The next stage was to create something more universal, allowing for recognition of any objects, and for a start, allowing for quick detection of basic geometric figures and also to check a theory that our brain can see very well what we cannot see, literally drawing in our imagination the missing elements (see: visual perception and gestaltism, reification theory), and that our system will work similarly:
It worked, it works similarly, as you can see in this amateur video below, and it works so that you don't have to see the whole square to detect that the square is there.
It may seem that detecting simple figures is easy and any programmer can do it. You can use some "ready-made" programs, you can also algorithmize everything, but we don't want to write an algorithm for every shape, but to write one for all shapes, and most importantly we don't want to teach the system with thousands of images.

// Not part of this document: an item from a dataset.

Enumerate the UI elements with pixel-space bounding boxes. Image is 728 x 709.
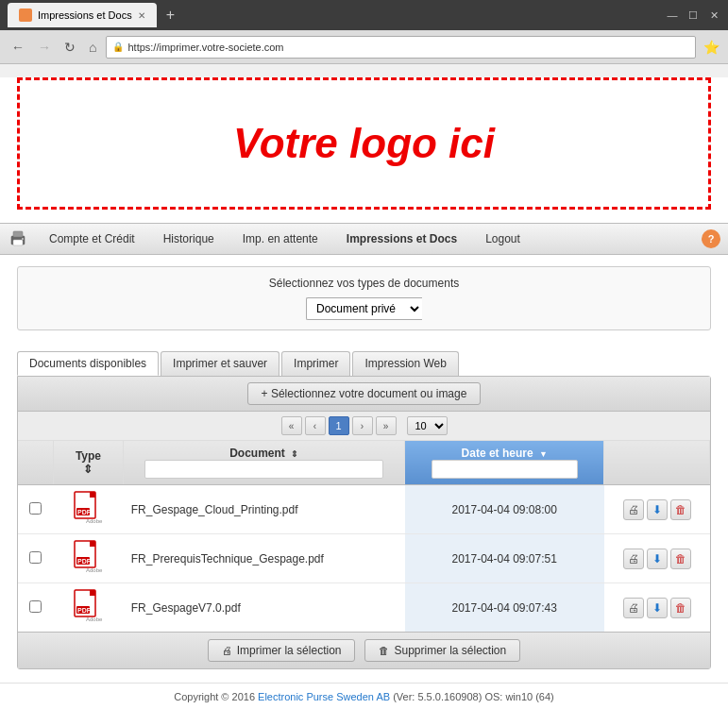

The next step was to test the system to see if it could handle face detection in the camera video. Importantly, the system is designed to detect a face very quickly, the face can be tilted left or right, slightly sideways, sideways, poorly lit, visible in color or IR rays - it worked. The system, despite the fact that it is under construction coped almost 20 x faster than standard face detection systems, and most importantly coped where other systems could not cope at all (for example, a face illuminated from one side by the sun with the head slightly tilted to the side):
(video taken on a Raspberry Pi 4 microcomputer, use of a single CPU core at 20-30%, image analyzed in real time for obstruction from a moving pan tilt camera that tracks the user's face)

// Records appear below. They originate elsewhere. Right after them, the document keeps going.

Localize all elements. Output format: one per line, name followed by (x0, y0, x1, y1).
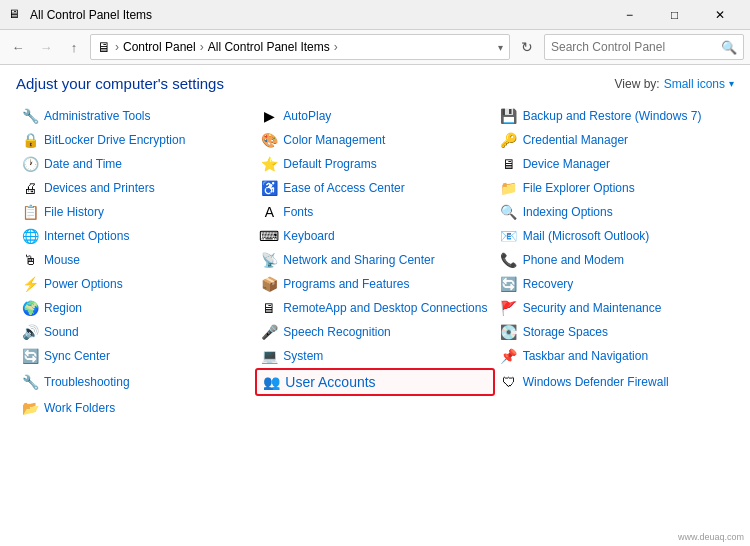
minimize-button[interactable]: − (607, 0, 652, 30)
maximize-button[interactable]: □ (652, 0, 697, 30)
cp-item-sound[interactable]: 🔊Sound (16, 320, 255, 344)
cp-item-backup-and-restore-windows-7[interactable]: 💾Backup and Restore (Windows 7) (495, 104, 734, 128)
item-icon: 🌐 (22, 228, 38, 244)
cp-item-mouse[interactable]: 🖱Mouse (16, 248, 255, 272)
cp-item-default-programs[interactable]: ⭐Default Programs (255, 152, 494, 176)
cp-item-fonts[interactable]: AFonts (255, 200, 494, 224)
cp-item-user-accounts[interactable]: 👥User Accounts (255, 368, 494, 396)
forward-button[interactable]: → (34, 35, 58, 59)
item-icon: 📁 (501, 180, 517, 196)
item-label: BitLocker Drive Encryption (44, 133, 185, 147)
item-label: User Accounts (285, 374, 375, 390)
title-bar-buttons: − □ ✕ (607, 0, 742, 30)
item-label: Internet Options (44, 229, 129, 243)
cp-item-internet-options[interactable]: 🌐Internet Options (16, 224, 255, 248)
item-label: Sync Center (44, 349, 110, 363)
item-label: Recovery (523, 277, 574, 291)
address-path[interactable]: 🖥 › Control Panel › All Control Panel It… (90, 34, 510, 60)
item-icon: 🔄 (501, 276, 517, 292)
item-icon: 📦 (261, 276, 277, 292)
cp-item-administrative-tools[interactable]: 🔧Administrative Tools (16, 104, 255, 128)
cp-item-device-manager[interactable]: 🖥Device Manager (495, 152, 734, 176)
item-label: Backup and Restore (Windows 7) (523, 109, 702, 123)
empty-cell (495, 396, 734, 420)
view-by-arrow-icon[interactable]: ▾ (729, 78, 734, 89)
cp-item-ease-of-access-center[interactable]: ♿Ease of Access Center (255, 176, 494, 200)
item-icon: 🛡 (501, 374, 517, 390)
item-label: Mail (Microsoft Outlook) (523, 229, 650, 243)
item-label: Speech Recognition (283, 325, 390, 339)
item-label: Power Options (44, 277, 123, 291)
cp-item-sync-center[interactable]: 🔄Sync Center (16, 344, 255, 368)
refresh-button[interactable]: ↻ (514, 34, 540, 60)
cp-item-color-management[interactable]: 🎨Color Management (255, 128, 494, 152)
item-label: Indexing Options (523, 205, 613, 219)
item-icon: 🖨 (22, 180, 38, 196)
item-label: Color Management (283, 133, 385, 147)
cp-item-power-options[interactable]: ⚡Power Options (16, 272, 255, 296)
item-label: RemoteApp and Desktop Connections (283, 301, 487, 315)
cp-item-security-and-maintenance[interactable]: 🚩Security and Maintenance (495, 296, 734, 320)
cp-item-indexing-options[interactable]: 🔍Indexing Options (495, 200, 734, 224)
cp-item-storage-spaces[interactable]: 💽Storage Spaces (495, 320, 734, 344)
item-icon: 💽 (501, 324, 517, 340)
item-icon: ⭐ (261, 156, 277, 172)
content-header: Adjust your computer's settings View by:… (16, 75, 734, 92)
view-by-value[interactable]: Small icons (664, 77, 725, 91)
item-icon: ▶ (261, 108, 277, 124)
cp-item-bitlocker-drive-encryption[interactable]: 🔒BitLocker Drive Encryption (16, 128, 255, 152)
cp-item-mail-microsoft-outlook[interactable]: 📧Mail (Microsoft Outlook) (495, 224, 734, 248)
address-bar: ← → ↑ 🖥 › Control Panel › All Control Pa… (0, 30, 750, 65)
close-button[interactable]: ✕ (697, 0, 742, 30)
item-icon: 🔍 (501, 204, 517, 220)
cp-item-windows-defender-firewall[interactable]: 🛡Windows Defender Firewall (495, 368, 734, 396)
search-box[interactable]: 🔍 (544, 34, 744, 60)
path-all-items: All Control Panel Items (208, 40, 330, 54)
item-icon: 📂 (22, 400, 38, 416)
view-by-label: View by: (615, 77, 660, 91)
item-label: System (283, 349, 323, 363)
item-icon: ⚡ (22, 276, 38, 292)
cp-item-file-explorer-options[interactable]: 📁File Explorer Options (495, 176, 734, 200)
back-button[interactable]: ← (6, 35, 30, 59)
item-icon: 💾 (501, 108, 517, 124)
cp-item-credential-manager[interactable]: 🔑Credential Manager (495, 128, 734, 152)
item-icon: 🚩 (501, 300, 517, 316)
item-icon: 📋 (22, 204, 38, 220)
path-dropdown-arrow[interactable]: ▾ (498, 42, 503, 53)
item-icon: 📧 (501, 228, 517, 244)
cp-item-date-and-time[interactable]: 🕐Date and Time (16, 152, 255, 176)
cp-item-file-history[interactable]: 📋File History (16, 200, 255, 224)
cp-item-recovery[interactable]: 🔄Recovery (495, 272, 734, 296)
title-bar-icon: 🖥 (8, 7, 24, 23)
item-label: AutoPlay (283, 109, 331, 123)
item-label: Devices and Printers (44, 181, 155, 195)
item-icon: ♿ (261, 180, 277, 196)
item-icon: 🔧 (22, 108, 38, 124)
item-label: Region (44, 301, 82, 315)
cp-item-speech-recognition[interactable]: 🎤Speech Recognition (255, 320, 494, 344)
cp-item-programs-and-features[interactable]: 📦Programs and Features (255, 272, 494, 296)
cp-item-system[interactable]: 💻System (255, 344, 494, 368)
content-area: Adjust your computer's settings View by:… (0, 65, 750, 546)
cp-item-network-and-sharing-center[interactable]: 📡Network and Sharing Center (255, 248, 494, 272)
search-input[interactable] (551, 40, 721, 54)
item-label: Date and Time (44, 157, 122, 171)
cp-item-taskbar-and-navigation[interactable]: 📌Taskbar and Navigation (495, 344, 734, 368)
item-label: Network and Sharing Center (283, 253, 434, 267)
cp-item-keyboard[interactable]: ⌨Keyboard (255, 224, 494, 248)
up-button[interactable]: ↑ (62, 35, 86, 59)
cp-item-work-folders[interactable]: 📂Work Folders (16, 396, 255, 420)
cp-item-region[interactable]: 🌍Region (16, 296, 255, 320)
cp-item-remoteapp-and-desktop-connections[interactable]: 🖥RemoteApp and Desktop Connections (255, 296, 494, 320)
cp-item-phone-and-modem[interactable]: 📞Phone and Modem (495, 248, 734, 272)
cp-item-troubleshooting[interactable]: 🔧Troubleshooting (16, 368, 255, 396)
item-icon: 📌 (501, 348, 517, 364)
item-label: Troubleshooting (44, 375, 130, 389)
search-icon[interactable]: 🔍 (721, 40, 737, 55)
item-label: Credential Manager (523, 133, 628, 147)
empty-cell (255, 396, 494, 420)
cp-item-autoplay[interactable]: ▶AutoPlay (255, 104, 494, 128)
items-grid: 🔧Administrative Tools▶AutoPlay💾Backup an… (16, 104, 734, 420)
cp-item-devices-and-printers[interactable]: 🖨Devices and Printers (16, 176, 255, 200)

We are at the beginning of the road, but the results we are getting seem sensational, and we are already thinking about a 3D space recognition system based on our method.
Although at the moment we are thinking of applying our method to our other sub-project SaraCam, the possibilities of this system are enormous, the main ones being:
1. We don't teach the system with thousands of samples, just a few or a dozen ones.
2. The angle at which we analyse the recognised image is not important.
3. Up to 20 times higher speed of object recognition.
4. Minimum computer power (Raspberry Pi microcomputer can detect a face in 10 ms, not in 500 ms).
5. No internet connection is needed.
I do not deny any methods of image recognition based on neural networks, the huge progress of these methods especially in recent years, I think that tools like tensorflow are brilliant, but I also think that many things can be done differently, that not everything should be pushed into neural networks, and if we want to use them, let's give them the data on which networks have a chance to work best.